Hatime
Bugün Refet Bey’in bir mektubunu aldım. Bir vakit sualleri terk edecek ümidinde iken yine bir sual soruyor. Ben, yazdırmakta sıkıntı çekiyorum. Her ne ise… Lihye-i şerife hakkındaki suali münasebetiyle diyorum ki:
Hadisçe sabittir ki, Resul-i Ekrem aleyhissalâtü vesselâmın lihye-i saadetinden düşen saçların taneleri mahduttur. (1) Otuz kırk tane veya elli altmış tane gibi az bir miktarda iken, binler yerde lihye-i saadetin saçları bulunması, beni bir zaman çok düşündürdü. O vakit hatırıma gelmiş ki, lihye-i saadet, yalnız lihye-i şerifin saçlarından ibaret değil. Belki re’s-i mübarekinin tıraş oldukça hiçbir şeyini kaybetmeyen sahabeler, o nurlu ve mübarek ve daimî yaşayacak saçları muhafaza etmişler. Onlar, binlerdir; şimdiki mevcuda müsavi gelebilirler.

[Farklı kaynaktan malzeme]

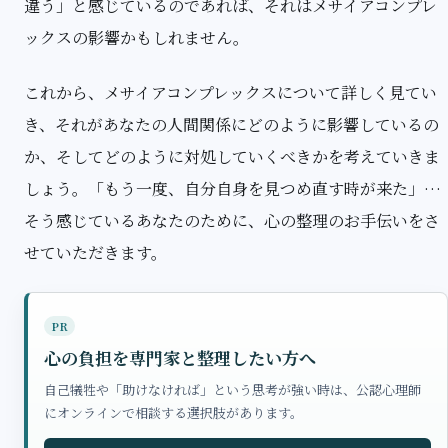
違う」と感じているのであれば、それはメサイアコンプレ
ックスの影響かもしれません。
これから、メサイアコンプレックスについて詳しく見てい
き、それがあなたの人間関係にどのように影響しているの
か、そしてどのように対処していくべきかを考えていきま
しょう。「もう一度、自分自身を見つめ直す時が来た」…
そう感じているあなたのために、心の整理のお手伝いをさ
せていただきます。
PR
心の負担を専門家と整理したい方へ
自己犠牲や「助けなければ」という思考が強い時は、公認心理師
にオンラインで相談する選択肢があります。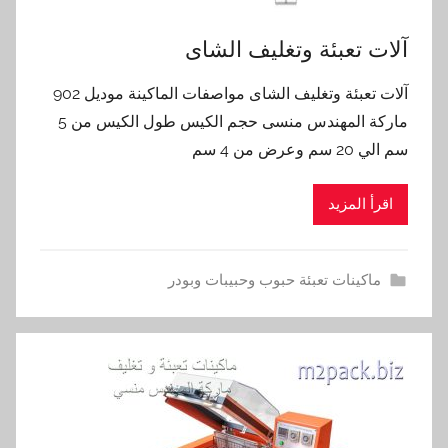
آلات تعبئة وتغليف الشاى
آلات تعبئة وتغليف الشاى مواصفات الماكينة موديل 902
ماركة المهندس منسى حجم الكيس طول الكيس من 5
سم الي 20 سم وعرض من 4 سم
اقرأ المزيد
ماكينات تعبئة حبوب وحبيبات وبودر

Yine o vakit hatırıma geldi ki: Acaba her camide bulunan, sened-i sahih ile bu saç Hazret-i Risaletin saçı olduğu sabit midir ki, ona karşı ziyaret makbul olabilsin?

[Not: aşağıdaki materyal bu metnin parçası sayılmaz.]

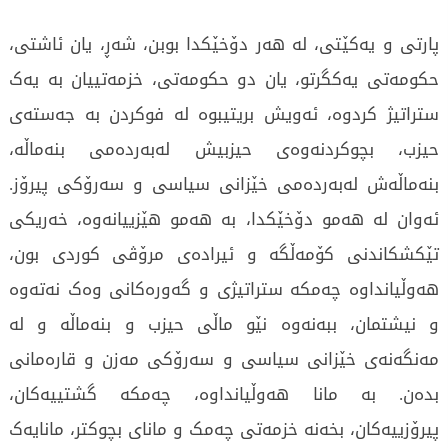
پارتی و یەکێتی، لە هەر دۆخێکدا بوبن، شەڕ، یان ئاشتی،
حکومەتی یەکگرتو، یان دو حکومەتی، خزمەتییان بە یەک
ستراتیژ کردوە، ئەویش بریتیبوە لە فوکردن بە جەستەی
حیزب، بچوکردنەوەی حیزبیش لەبەردەمی بنەماڵە،
بنەماڵەش لەبەردەمی خێزانی سیاسی و سەرۆکی پیرۆز.
ئەوان لە هەمو دۆخێکدا، بە هەمو هێزییانەوە، خەریکی
تێکشکاندنی کۆمەڵگە و ئیرادەی مرۆڤی کوردی بون،
هەوڵیانداوە چەمکە ستراتیژی و گەورەکانی وەک نەتەوە
و نیشتمان، ببەنەوە نێو ماڵی حیزب و بنەماڵە و لە
مەنگەنەی خێزانی سیاسی و سەرۆکی مەزن و قارەمانی
بدەن. بە مانا هەوڵیانداوە، چەمکە گشتییەکان،
پیرۆزییەکان، بخەنە خزمەتی چەمک و مانای بچوکتر، مانایەک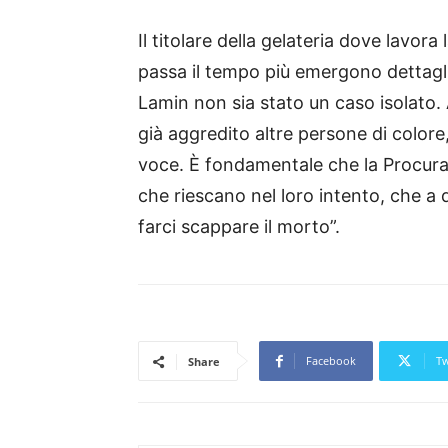
Il titolare della gelateria dove lavora
passa il tempo più emergono dettagl
Lamin non sia stato un caso isolato.
già aggredito altre persone di color
voce. È fondamentale che la Procur
che riescano nel loro intento, che a
farci scappare il morto”.
Facebook
Tw
Share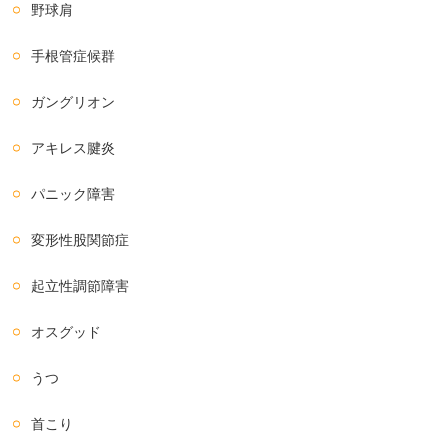
野球肩
手根管症候群
ガングリオン
アキレス腱炎
パニック障害
変形性股関節症
起立性調節障害
オスグッド
うつ
首こり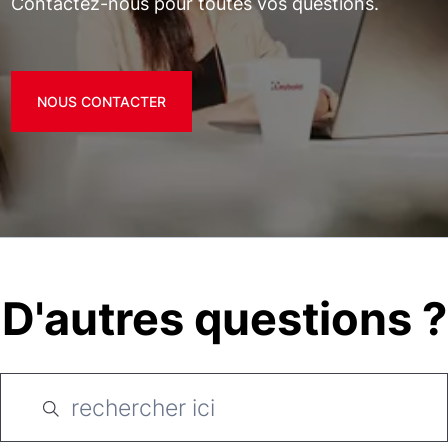
Contactez-nous pour toutes vos questions.
NOUS CONTACTER
D'autres questions ?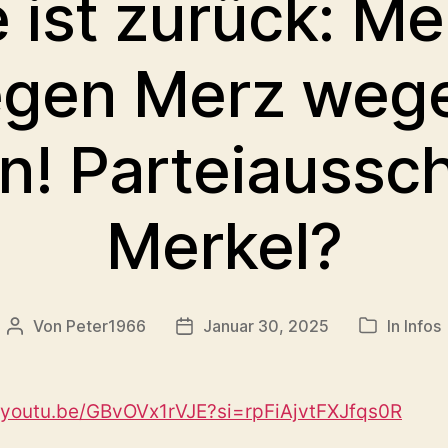
ist zurück: Mer
egen Merz weg
! Parteiaussch
Merkel?
Von
Peter1966
Januar 30, 2025
In
Infos
Beitragsautor
Veröffentlichungsdatum
Kategorie
//youtu.be/GBvOVx1rVJE?si=rpFiAjvtFXJfqs0R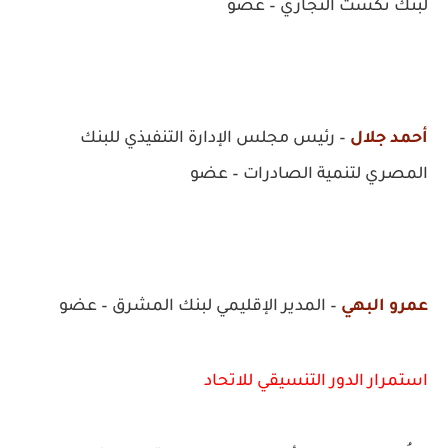
لبنك نكست التجاري – عضو
أحمد جلال
– رئيس مجلس الإدارة التنفيذي للبنك
المصري لتنمية الصادرات – عضو
عمرو البهي
– المدير الإقليمي لبنك المشرق – عضو
استمرار الدور التنسيقي للاتحاد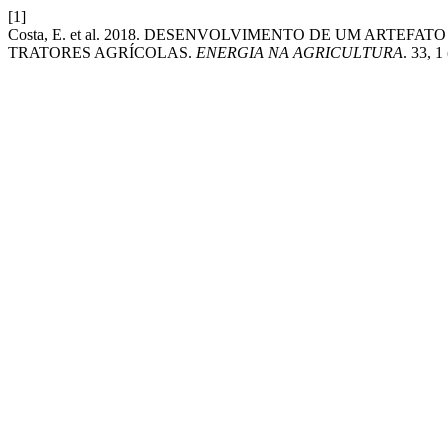
[1]
Costa, E. et al. 2018. DESENVOLVIMENTO DE UM ARTE
TRATORES AGRÍCOLAS.
ENERGIA NA AGRICULTURA
. 33, 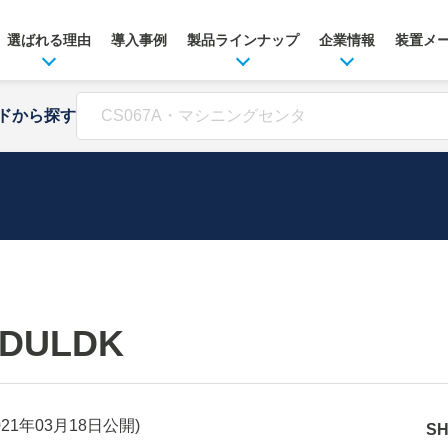
選ばれる理由
導入事例
製品ラインナップ
企業情報
装置メ
ドから探す
-DULDK
021年03月18日
公開)
S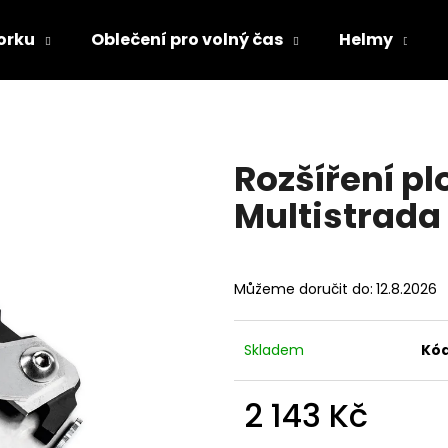
orku
Oblečení pro volný čas
Helmy
Co potřebujete najít?
Rozšíření p
HLEDAT
Multistrada
Doporučujeme
Můžeme doručit do:
12.8.2026
Skladem
Kód
2 143 Kč
TRIČKO DC SPEED BÍLO-ČERNÉ
TRIČKO DC SPE
Měrná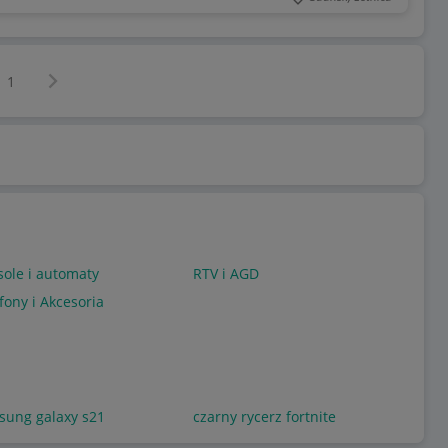
Następna strona
z
1
ole i automaty
RTV i AGD
fony i Akcesoria
sung galaxy s21
czarny rycerz fortnite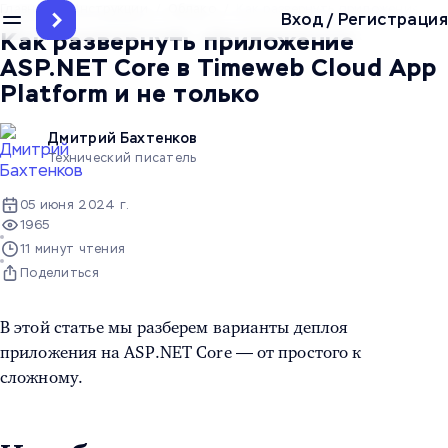
Главная
/
Инструкции
/
Облако
/
Как развернуть приложение ASP.
Вход
/
Регистрация
Как развернуть приложение
ASP.NET Core в Timeweb Cloud App
Platform и не только
Дмитрий Бахтенков
Технический писатель
05 июня 2024 г.
1965
11 минут чтения
Поделиться
В этой статье мы разберем варианты деплоя
приложения на ASP.NET Core — от простого к
сложному.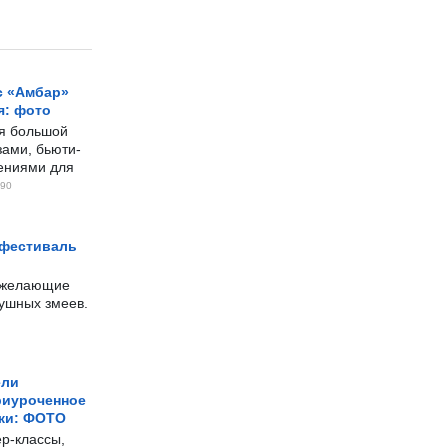
с «Амбар»
я: фото
ся большой
ами, бьюти-
чениями для
90
 фестиваль
е желающие
душных змеев.
ели
риуроченное
жи: ФОТО
р-классы,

Birden hatıra geldi ki, o saçların ziyareti vesiledir. Resul-i Ekrem aleyhissalâtü vesselâma karşı salâvat getirmeye sebep ve bir hürmet ve muhabbete medardır. Vesilelik ciheti o şeyin zatına bakmaz, vesilelik cihetine bakar. Onun için, eğer bir saç hakiki olarak lihye-i saadetten olmazsa, madem zâhir hâle göre öyle telâkki edilmiş ve o vesilelik vazifesini yapıyor ve hürmete ve teveccühe ve salâvata vesile oluyor; kat’î senetle o saçın zatını teşhis ve tayin lâzım değildir. Yalnız, aksine kat’î delil olmasın, yeter. Çünkü telâkkiyat-ı amme ve kabul-ü ümmet, bir nevi hüccet hükmüne geçer. Bazı ehl-i takva, böyle işlerde, ya takva veya ihtiyat veya azimet noktasında ilişseler de, hususî ilişirler. Bid’a da deseler, bid’a-i hasene nev’inde dahildir. Çünkü vesile-i salâvattır.

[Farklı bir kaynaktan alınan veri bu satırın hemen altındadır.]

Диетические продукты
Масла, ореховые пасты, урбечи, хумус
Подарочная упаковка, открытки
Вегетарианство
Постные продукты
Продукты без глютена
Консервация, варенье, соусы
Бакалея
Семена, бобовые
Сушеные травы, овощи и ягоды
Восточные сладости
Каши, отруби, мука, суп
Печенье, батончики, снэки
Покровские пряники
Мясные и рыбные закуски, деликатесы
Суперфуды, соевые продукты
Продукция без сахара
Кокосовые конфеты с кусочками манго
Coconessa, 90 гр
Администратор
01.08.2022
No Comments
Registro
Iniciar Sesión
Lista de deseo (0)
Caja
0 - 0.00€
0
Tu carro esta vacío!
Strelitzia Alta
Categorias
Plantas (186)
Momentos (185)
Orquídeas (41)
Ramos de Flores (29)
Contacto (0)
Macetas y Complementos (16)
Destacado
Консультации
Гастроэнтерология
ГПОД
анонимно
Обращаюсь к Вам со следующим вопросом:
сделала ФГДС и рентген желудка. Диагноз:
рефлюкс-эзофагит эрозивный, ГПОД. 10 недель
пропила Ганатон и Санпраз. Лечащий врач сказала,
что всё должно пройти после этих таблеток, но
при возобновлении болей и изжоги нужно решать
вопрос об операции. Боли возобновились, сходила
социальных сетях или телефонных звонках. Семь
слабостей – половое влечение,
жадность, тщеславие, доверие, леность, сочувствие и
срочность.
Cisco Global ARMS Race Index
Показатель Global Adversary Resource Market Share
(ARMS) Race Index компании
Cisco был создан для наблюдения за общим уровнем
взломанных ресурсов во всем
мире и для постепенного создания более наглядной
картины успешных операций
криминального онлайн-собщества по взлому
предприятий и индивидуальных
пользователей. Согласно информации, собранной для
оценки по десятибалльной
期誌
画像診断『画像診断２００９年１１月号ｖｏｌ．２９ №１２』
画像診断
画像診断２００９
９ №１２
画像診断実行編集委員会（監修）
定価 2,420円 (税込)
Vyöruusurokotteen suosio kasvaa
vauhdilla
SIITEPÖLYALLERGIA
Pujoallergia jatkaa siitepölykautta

Refet Bey mektubunda diyor: “Bu mesele ihvanlar beyninde medarı münakaşa olmuş.” Kardeşlerime tavsiye ediyorum ki, inşikaka ve iftiraka sebebiyet veren münakaşa etmesinler. Yalnız müdavele-i efkâr suretinde, nizasız mübahaseye alışsınlar.